Ceux qui ne veulent pour les mineurs ni de la prison ni des centres fermés devraient sans tarder présenter leurs projets.

Il y aura des échecs: certains sont incapables de comprendre les contraintes de la vie en société. D’autres ont été pris en charge trop tard.

Je me souviens de jeunes qui avaient commis une série impressionnante de hold up. Je leur demandais comme je le faisais toujours “qu’est ce qui vous intéresse dans la vie?”,  l’un d’eux me répondit “je voudrais m’occuper des bêtes, des vaches ou des brebis, à la montagne...”

Je mis le fait en évidence dans le dossier. Comme souvent, ces jeunes que j’avais envoyés aux Assises parce que la loi ne me permettait pas autre chose me donnaient de leurs nouvelles avec des voeux de fin d’année. Celui qui voulait être berger au lieu de retourner dans sa banlieue m’écrivit un jour pour me dire qu’il travaillait dur dans un atelier de polissage de pare-chocs mais qu’il espérait sortir bientôt pour bonne tenue et me demandait une recommandation. Je lui en envoyai une, chaleureuse. Je n’ai plus eu de nouvelles: on peut imaginer le meilleur et le pire.

Je pense que notre législation est beaucoup trop rigide.

Une fois de plus, faute d’imagination et de peur de dépenser trop pour de “jeunes voyous”

il n’y a jamais que le choix  prison - liberté, alors que  ce qui serait dépensé pour eux serait le meilleur placement...

        Plus loin je proposerai que la règle « une peine par délit »  soit adoptée, cela conduira donc au prononcé de très longues peines.

Chaque fois que les faits n’ont pas révéle une dangerosité pour les personnes, cela ne devrait conduire qu’à la possibilité d’ajuster les peines à la personnalité des délinquants.

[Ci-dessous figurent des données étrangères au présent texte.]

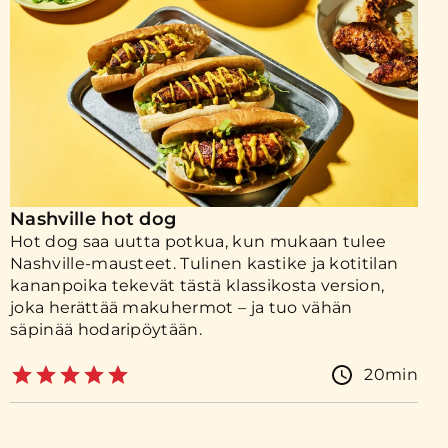
Nashville hot dog
Hot dog saa uutta potkua, kun mukaan tulee
Nashville-mausteet. Tulinen kastike ja kotitilan
kananpoika tekevät tästä klassikosta version,
joka herättää makuhermot – ja tuo vähän
säpinää hodaripöytään.
20min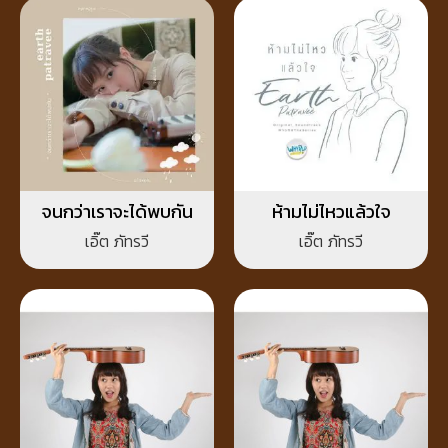
จนกว่าเราจะได้พบกัน
ห้ามไม่ไหวแล้วใจ
เอิ๊ต ภัทรวี
เอิ๊ต ภัทรวี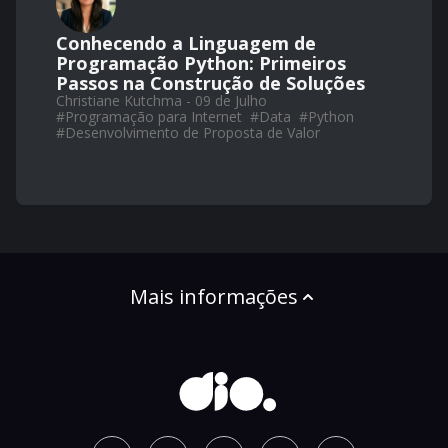
Conhecendo a Linguagem de
Programação Python: Primeiros
Passos na Construção de Soluções
Christiane Kutchma - 09 de Julho
#
Programação para Internet
#
Data
#
Python
#
Desenvolvimento de Proposta de Valor
Mais informações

Après une période d’isolement (de quelques jours ou de quelques semaines au plus) au cours de laquelle le condamné ne devrait recevoir d’autre visite que celle d’un psychologue-educateur qui devrait le conduire à une prise de conscience .

Viendrait ensuite une période au cours de laquelle le détenu serait appelé à travailler et étudier à l’intérieur de la prison.

Troisieme période, il serait placé dans un établissement plus ouvert qui lui permettrait d’aller exercer « en ville » le métier qu’il a choisi ou poursuivre ses études ;

lorsque le moment sera venu, une liberté conditionnelle pourra lui etre accordée et enfin une grace, meme si théoriquement de longues annees restent à subir . Tout devrait etre possible en prison : desintoxication, apprentissage au sens le plus large, amour de la vie et de la liberte en vue de la reinsertion. Il faudrait seulement renoncer à en faire un lieu pour se débarrasser aux moindres frais de ceux qui gènent.

 

 

 

 

 

 

 

 

- 3.  LES REFORMES A ETUDIER

Il reste à mettre en chantier des réformes urgentes et surtout indispensables.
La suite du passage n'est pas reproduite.